**Action item**
Exclude the pictures. Transcribe, exactly as written, the lines from the one with "List each element" through the end of the entries below.

**Material for this task**
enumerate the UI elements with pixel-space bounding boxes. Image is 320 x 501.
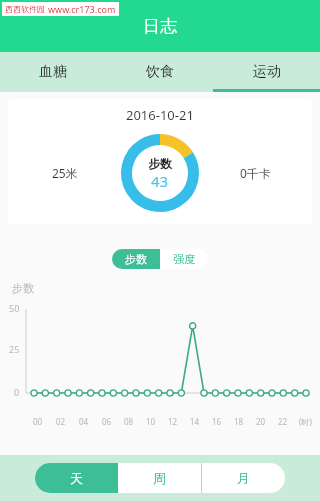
staticText: 25 — [9, 343, 20, 355]
staticText: 周 — [153, 470, 166, 486]
button[interactable]: 运动 — [213, 52, 320, 92]
button[interactable]: 月 — [202, 463, 285, 493]
staticText: 饮食 — [146, 63, 174, 81]
staticText: 04 — [79, 416, 89, 427]
staticText: (时) — [299, 416, 312, 427]
button[interactable]: 2016-10-21 — [8, 99, 312, 224]
button[interactable]: 天 — [35, 463, 118, 493]
staticText: 强度 — [173, 252, 195, 266]
staticText: 步数 — [12, 281, 34, 295]
staticText: 06 — [102, 416, 112, 427]
staticText: 00 — [33, 416, 43, 427]
staticText: 10 — [146, 416, 156, 427]
staticText: 50 — [9, 302, 20, 314]
staticText: 0 — [14, 386, 20, 398]
staticText: 14 — [190, 416, 200, 427]
staticText: 0千卡 — [240, 165, 271, 181]
staticText: 步数 — [148, 156, 172, 171]
staticText: 12 — [168, 416, 178, 427]
staticText: 血糖 — [39, 63, 67, 81]
staticText: 步数 — [125, 252, 147, 266]
staticText: 日志 — [143, 16, 177, 37]
staticText: 西西软件园 — [5, 4, 45, 14]
button[interactable]: 步数 — [112, 249, 160, 269]
button[interactable]: 血糖 — [0, 52, 106, 92]
staticText: 43 — [151, 171, 169, 191]
staticText: 25米 — [52, 165, 78, 181]
button[interactable]: 周 — [118, 463, 201, 493]
staticText: 16 — [212, 416, 222, 427]
staticText: www.cr173.com — [48, 3, 116, 15]
button[interactable]: 强度 — [160, 249, 208, 269]
staticText: 月 — [237, 470, 250, 486]
staticText: 08 — [124, 416, 134, 427]
staticText: 运动 — [253, 63, 281, 81]
staticText: 天 — [70, 470, 83, 486]
staticText: 20 — [256, 416, 266, 427]
staticText: 2016-10-21 — [126, 106, 194, 124]
staticText: 22 — [278, 416, 288, 427]
button[interactable]: 饮食 — [106, 52, 213, 92]
staticText: 18 — [234, 416, 244, 427]
staticText: 02 — [56, 416, 66, 427]
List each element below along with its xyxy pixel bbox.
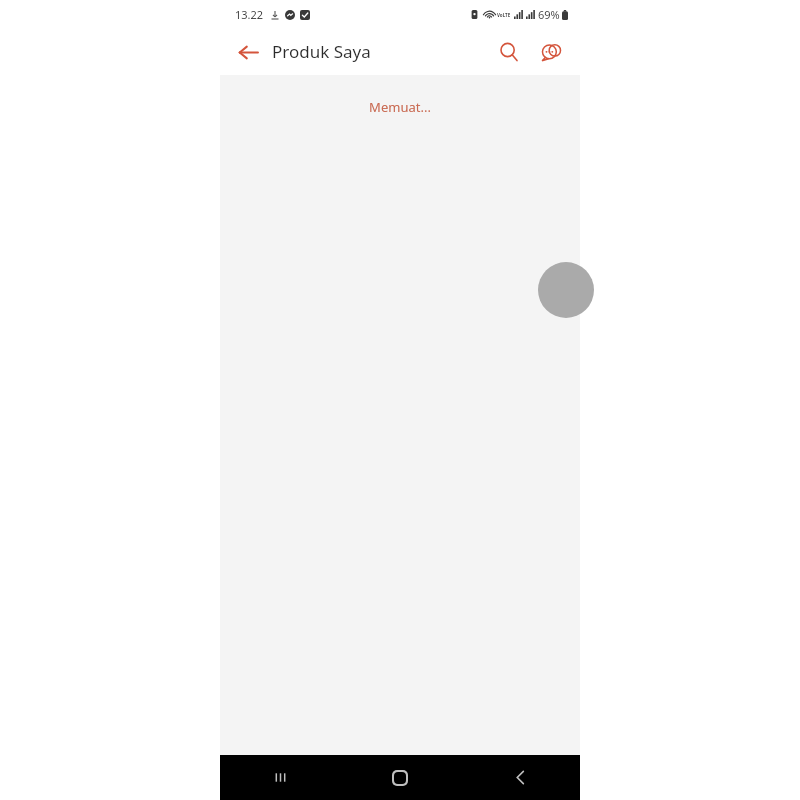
staticText: Memuat... [220,98,580,116]
button[interactable]: Home [340,755,460,800]
staticText: 13.22 [235,7,264,22]
button[interactable]: Search [488,31,530,73]
staticText: Produk Saya [272,40,371,63]
staticText: 69% [538,7,560,22]
button[interactable]: Floating action [538,262,594,318]
button[interactable]: Back [460,755,580,800]
button[interactable]: Recents [220,755,340,800]
button[interactable]: Back [228,32,268,72]
button[interactable]: Chat [530,31,572,73]
staticText: VoLTE [497,12,511,18]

**Result of this exercise**
List each element below along with its xyxy pixel bbox.
staticText: Memuat... [220,98,580,116]
button[interactable]: Home [340,755,460,800]
staticText: 13.22 [235,7,264,22]
button[interactable]: Search [488,31,530,73]
staticText: Produk Saya [272,40,371,63]
staticText: 69% [538,7,560,22]
button[interactable]: Floating action [538,262,594,318]
button[interactable]: Back [460,755,580,800]
button[interactable]: Recents [220,755,340,800]
button[interactable]: Back [228,32,268,72]
button[interactable]: Chat [530,31,572,73]
staticText: VoLTE [497,12,511,18]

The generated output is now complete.